TASK INSTRUCTIONS: Where the line with "Nós usamos cookies" appears below, start writing out lines exactly, and finish with the line with "Otros escritos", which is included; write out nothing else.

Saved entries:
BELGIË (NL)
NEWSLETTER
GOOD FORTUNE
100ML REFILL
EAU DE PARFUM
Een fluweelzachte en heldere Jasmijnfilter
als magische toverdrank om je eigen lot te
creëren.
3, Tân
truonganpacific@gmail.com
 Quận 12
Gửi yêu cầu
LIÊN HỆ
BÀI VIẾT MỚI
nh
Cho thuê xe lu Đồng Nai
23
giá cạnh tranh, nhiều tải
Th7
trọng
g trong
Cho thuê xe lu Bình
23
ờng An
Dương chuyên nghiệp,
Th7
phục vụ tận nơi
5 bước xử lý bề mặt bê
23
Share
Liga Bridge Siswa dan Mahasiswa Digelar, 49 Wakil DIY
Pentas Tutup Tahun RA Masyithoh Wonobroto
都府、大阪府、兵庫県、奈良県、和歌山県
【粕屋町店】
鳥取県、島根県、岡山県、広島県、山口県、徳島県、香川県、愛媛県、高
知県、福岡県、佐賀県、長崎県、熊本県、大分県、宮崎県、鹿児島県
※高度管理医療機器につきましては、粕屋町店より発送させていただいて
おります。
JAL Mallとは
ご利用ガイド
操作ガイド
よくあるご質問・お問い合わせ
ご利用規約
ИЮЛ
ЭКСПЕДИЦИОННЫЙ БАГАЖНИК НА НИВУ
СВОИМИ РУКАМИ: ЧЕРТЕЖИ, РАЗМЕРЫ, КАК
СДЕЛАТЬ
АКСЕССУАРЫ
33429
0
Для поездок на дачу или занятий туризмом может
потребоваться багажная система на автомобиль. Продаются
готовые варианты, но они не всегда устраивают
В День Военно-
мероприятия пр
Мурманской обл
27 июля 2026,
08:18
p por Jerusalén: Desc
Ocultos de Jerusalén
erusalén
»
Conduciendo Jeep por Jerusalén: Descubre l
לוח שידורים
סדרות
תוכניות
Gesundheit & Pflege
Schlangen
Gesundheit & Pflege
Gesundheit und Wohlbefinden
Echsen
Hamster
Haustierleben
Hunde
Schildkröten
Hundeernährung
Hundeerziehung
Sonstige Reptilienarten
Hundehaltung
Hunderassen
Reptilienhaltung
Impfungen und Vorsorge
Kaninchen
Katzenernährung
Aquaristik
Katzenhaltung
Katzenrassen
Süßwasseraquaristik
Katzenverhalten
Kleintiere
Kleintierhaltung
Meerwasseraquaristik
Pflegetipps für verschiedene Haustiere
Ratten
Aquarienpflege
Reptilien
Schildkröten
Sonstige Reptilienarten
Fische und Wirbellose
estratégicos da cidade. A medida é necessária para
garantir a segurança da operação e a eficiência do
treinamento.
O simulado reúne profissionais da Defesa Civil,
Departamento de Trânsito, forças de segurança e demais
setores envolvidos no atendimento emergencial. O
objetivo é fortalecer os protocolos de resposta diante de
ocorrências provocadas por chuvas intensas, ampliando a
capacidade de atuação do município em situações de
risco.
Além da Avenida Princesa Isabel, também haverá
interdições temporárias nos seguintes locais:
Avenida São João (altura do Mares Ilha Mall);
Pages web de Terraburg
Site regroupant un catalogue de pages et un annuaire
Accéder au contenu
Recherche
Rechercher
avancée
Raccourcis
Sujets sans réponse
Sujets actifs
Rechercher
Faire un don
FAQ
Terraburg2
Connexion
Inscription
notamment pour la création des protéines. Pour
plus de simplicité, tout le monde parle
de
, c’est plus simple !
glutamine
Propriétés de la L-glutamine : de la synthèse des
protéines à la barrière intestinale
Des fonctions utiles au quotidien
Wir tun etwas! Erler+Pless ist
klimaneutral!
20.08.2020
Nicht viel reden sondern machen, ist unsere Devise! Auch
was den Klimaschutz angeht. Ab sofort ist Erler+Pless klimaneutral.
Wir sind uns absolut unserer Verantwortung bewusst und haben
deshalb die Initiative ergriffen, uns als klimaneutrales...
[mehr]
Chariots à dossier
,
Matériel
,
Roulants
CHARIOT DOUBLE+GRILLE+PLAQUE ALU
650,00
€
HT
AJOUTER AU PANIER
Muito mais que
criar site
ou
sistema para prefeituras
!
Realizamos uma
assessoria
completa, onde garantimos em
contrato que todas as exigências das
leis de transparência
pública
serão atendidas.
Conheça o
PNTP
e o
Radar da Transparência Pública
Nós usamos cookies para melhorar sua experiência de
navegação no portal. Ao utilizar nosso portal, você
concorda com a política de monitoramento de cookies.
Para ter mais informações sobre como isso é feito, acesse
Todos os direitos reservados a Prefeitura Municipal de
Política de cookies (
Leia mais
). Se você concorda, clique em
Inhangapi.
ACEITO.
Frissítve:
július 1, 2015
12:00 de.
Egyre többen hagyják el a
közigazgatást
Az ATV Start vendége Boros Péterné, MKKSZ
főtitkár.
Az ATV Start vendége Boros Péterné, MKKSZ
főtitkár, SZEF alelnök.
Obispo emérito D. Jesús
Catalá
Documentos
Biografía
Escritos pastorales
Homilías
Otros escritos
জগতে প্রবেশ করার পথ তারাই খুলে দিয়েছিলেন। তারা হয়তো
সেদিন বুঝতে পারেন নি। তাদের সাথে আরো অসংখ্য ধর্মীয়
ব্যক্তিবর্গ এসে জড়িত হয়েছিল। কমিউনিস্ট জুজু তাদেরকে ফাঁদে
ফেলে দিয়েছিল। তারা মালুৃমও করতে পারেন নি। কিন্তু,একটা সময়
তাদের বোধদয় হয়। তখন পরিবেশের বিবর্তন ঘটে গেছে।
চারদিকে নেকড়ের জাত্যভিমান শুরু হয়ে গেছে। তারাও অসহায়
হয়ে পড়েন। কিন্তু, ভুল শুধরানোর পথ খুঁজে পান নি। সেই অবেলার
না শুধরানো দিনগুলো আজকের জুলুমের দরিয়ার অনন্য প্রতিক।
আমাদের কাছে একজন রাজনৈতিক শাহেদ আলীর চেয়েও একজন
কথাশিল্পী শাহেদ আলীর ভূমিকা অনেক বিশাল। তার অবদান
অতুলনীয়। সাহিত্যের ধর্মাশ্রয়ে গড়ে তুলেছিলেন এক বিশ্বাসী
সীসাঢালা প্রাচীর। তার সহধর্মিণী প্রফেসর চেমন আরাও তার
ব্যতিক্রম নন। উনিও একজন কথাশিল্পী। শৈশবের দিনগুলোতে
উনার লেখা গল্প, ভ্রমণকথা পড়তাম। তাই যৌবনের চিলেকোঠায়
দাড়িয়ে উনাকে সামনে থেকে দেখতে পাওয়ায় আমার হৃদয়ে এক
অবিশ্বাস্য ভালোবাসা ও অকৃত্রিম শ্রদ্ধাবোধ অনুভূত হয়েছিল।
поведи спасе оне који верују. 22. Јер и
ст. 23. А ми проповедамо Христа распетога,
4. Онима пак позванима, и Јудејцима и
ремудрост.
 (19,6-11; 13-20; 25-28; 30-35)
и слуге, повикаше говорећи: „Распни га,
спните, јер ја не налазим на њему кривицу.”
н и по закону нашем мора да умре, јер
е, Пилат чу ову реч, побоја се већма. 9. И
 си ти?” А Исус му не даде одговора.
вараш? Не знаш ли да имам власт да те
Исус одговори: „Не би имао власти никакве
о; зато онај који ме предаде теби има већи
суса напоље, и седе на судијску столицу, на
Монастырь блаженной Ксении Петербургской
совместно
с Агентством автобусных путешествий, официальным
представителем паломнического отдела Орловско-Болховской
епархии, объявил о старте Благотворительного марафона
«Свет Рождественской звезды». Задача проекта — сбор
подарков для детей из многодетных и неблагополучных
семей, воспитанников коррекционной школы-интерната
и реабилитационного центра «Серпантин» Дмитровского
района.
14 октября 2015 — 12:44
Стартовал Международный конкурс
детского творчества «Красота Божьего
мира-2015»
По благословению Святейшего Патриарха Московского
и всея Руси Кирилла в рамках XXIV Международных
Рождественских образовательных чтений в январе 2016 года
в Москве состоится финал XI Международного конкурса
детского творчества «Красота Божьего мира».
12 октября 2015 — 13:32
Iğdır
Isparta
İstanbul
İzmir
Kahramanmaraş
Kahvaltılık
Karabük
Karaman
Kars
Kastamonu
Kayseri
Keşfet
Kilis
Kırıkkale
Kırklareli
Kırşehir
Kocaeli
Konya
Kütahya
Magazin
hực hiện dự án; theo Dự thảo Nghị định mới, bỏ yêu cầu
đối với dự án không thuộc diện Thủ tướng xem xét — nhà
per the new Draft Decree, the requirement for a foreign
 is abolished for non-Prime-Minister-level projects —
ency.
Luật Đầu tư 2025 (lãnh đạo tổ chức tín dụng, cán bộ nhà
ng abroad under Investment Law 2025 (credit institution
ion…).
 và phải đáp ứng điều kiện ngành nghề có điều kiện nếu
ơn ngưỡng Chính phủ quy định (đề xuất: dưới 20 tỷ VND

TASK SOLUTION:
Nós usamos cookies para melhorar sua experiência de
navegação no portal. Ao utilizar nosso portal, você
concorda com a política de monitoramento de cookies.
Para ter mais informações sobre como isso é feito, acesse
Todos os direitos reservados a Prefeitura Municipal de
Política de cookies (
Leia mais
). Se você concorda, clique em
Inhangapi.
ACEITO.
Frissítve:
július 1, 2015
12:00 de.
Egyre többen hagyják el a
közigazgatást
Az ATV Start vendége Boros Péterné, MKKSZ
főtitkár.
Az ATV Start vendége Boros Péterné, MKKSZ
főtitkár, SZEF alelnök.
Obispo emérito D. Jesús
Catalá
Documentos
Biografía
Escritos pastorales
Homilías
Otros escritos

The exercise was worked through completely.